Example configuration:
{
botname: "hermione",
admin_channel: "your-admin-channel-id",
brain: { dbpath: "./db" },
plugins:
{
bartly:
{
apikey: "your-bart-api-key",
station: "powl",
tzOffset: 420,
},
}
}
Create a Slack bot and copy its API key. You must provide that key in the environment variable SLACK_TOKEN
. One way to do that is to create a .env
file containing the text SLACK_TOKEN=your-token-here
. Opsbot will read that file if it's present.
built-in commands
botname: help
: return a help message
botname: status
: gives bot uptime, loaded plugins, and location of the bot's brain.
writing plugins
Plugs in are yargs command modules. To write a plugin, write a yargs command and then load it into opsbot via config. The handler for the yargs command has an object with all the usual yargs parsed items in it, plus a reply()
function that can be called as many times as you wish to post messages to the Slack channel the original command came from.
reply('string of text')
posts the given string of text.
reply(messsageObj)
posts a message as formatted according to the Slack message API.
Here's very boring plugin.
function builder(yargs) {}
function handler(argv)
{
argv.reply('https://cldup.com/5B3kURG8aE.jpg');
}
module.exports = {
command: 'ORLY <text...>',
describe: 'If you say ORLY?, you get the obvious response.',
builder: builder,
handler: handler
};
Let's suppose we've published this on npm as opsbot-owl
. To load this epic chatbot feature, you'd add the module as a dependency of your bot package and then mention it in the config like this:
{
botname: "wol",
admin_channel: "your-admin-channel-id",
plugins:
{
"opsbot-owl": true
}
}
Provided plugins
bartly: Real-time BART departure information by station.
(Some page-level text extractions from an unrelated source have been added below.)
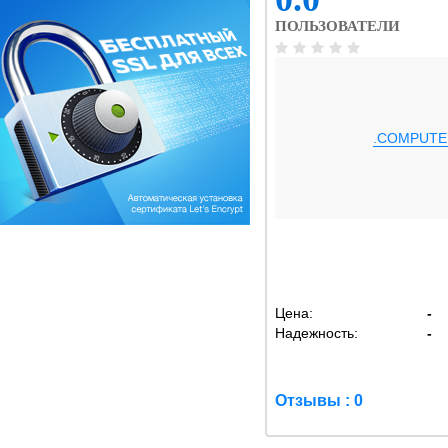
ПОЛЬЗОВАТЕЛИ
.COMPUTE
Цена:
-
Надежность:
-
Отзывы : 0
Requires an API key and, of all things, a timezone offset.
flip: Table flip!
rageflip: Really table flip!
karma: Give points and take them away. Requires a database.
npm: Fetch package information from npm.
statuscats: Show an http status cat.
statuscats: Show an http status dog.
morph: Morph one word into another using a nice short path.
Each plugin has more documentation at the top of its source file.
Plugin storage
Opsbot uses levelup to provide a persistent key/value brain to plugins. Each plugin is, on construction, given an options object with a sublevel-namespaced db object in the brain
field. This object might not be available if the opsbot configuration hasn't given it a path to store the db in, so your plugin should assert if it requires the brain but is not given one. See an example in the built-in karma
plugin.
Contributing
Write more plugins, add features to the existing plugins, it's all good.
Please follow the code style in existing files. npm run lint
catches style problems as well as bugs. xo --fix
might or might not actually fix them. If you write your own plugins, I don't much care what you do. Please try to be at least as responsible as I have been about writing tests.
If you want to use promises, go ahead! bluebird is already in the package deps.
If you write a plugin for opsbot & publish it on npm, please let me know so I can link it here! It might also help to give it the keyword opsbot
so other people can find it when they search.